• **YOUR TASK**
The expected output is the line with "носили слитные костюмы, в" plus all lines after it to the end of the material below, reproduced exactly, with pictures omitted and nothing else included.

• **DATA TO PROCESS**
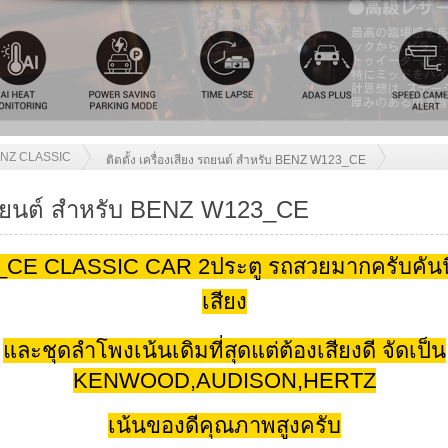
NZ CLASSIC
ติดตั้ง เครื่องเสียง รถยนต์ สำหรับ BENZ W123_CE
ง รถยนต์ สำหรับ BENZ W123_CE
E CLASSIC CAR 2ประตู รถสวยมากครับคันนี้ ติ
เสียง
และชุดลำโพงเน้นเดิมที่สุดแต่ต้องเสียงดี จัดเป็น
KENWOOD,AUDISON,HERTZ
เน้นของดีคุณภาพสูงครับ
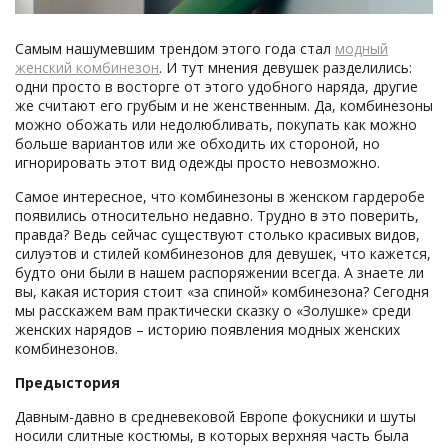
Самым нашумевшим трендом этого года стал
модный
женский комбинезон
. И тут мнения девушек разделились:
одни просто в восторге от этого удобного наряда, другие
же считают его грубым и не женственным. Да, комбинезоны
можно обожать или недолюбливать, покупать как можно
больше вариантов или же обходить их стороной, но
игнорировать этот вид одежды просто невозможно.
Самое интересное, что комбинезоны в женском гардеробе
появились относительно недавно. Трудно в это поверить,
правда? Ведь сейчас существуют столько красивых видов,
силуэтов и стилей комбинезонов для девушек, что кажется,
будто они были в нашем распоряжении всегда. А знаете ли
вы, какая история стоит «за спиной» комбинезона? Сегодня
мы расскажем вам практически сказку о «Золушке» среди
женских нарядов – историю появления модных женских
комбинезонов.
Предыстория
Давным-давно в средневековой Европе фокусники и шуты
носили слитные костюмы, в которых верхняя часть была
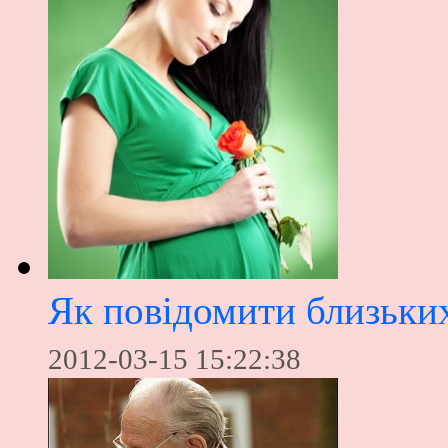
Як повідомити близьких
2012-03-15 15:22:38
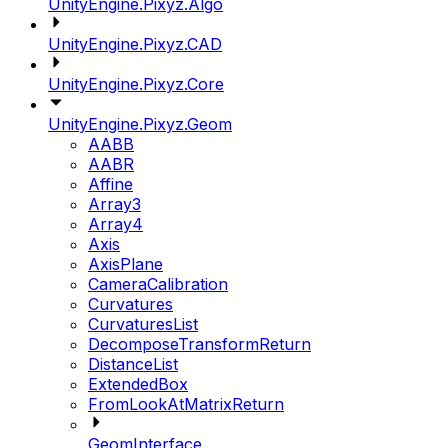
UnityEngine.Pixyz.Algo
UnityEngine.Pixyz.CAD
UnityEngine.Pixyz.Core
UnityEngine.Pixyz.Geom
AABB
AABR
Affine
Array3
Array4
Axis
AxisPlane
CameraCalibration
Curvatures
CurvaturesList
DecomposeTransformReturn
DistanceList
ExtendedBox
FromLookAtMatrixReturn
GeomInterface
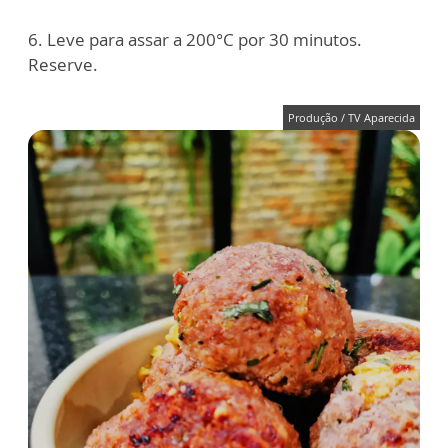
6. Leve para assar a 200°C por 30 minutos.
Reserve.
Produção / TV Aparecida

• **RESULT FOR THIS EXERCISE**
носили слитные костюмы, в которых верхняя часть была
Як повідомити близьких
2012-03-15 15:22:38
UnityEngine.Pixyz.Algo
UnityEngine.Pixyz.CAD
UnityEngine.Pixyz.Core
UnityEngine.Pixyz.Geom
AABB
AABR
Affine
Array3
Array4
Axis
AxisPlane
CameraCalibration
Curvatures
CurvaturesList
DecomposeTransformReturn
DistanceList
ExtendedBox
FromLookAtMatrixReturn
GeomInterface
6. Leve para assar a 200°C por 30 minutos.
Reserve.
Produção / TV Aparecida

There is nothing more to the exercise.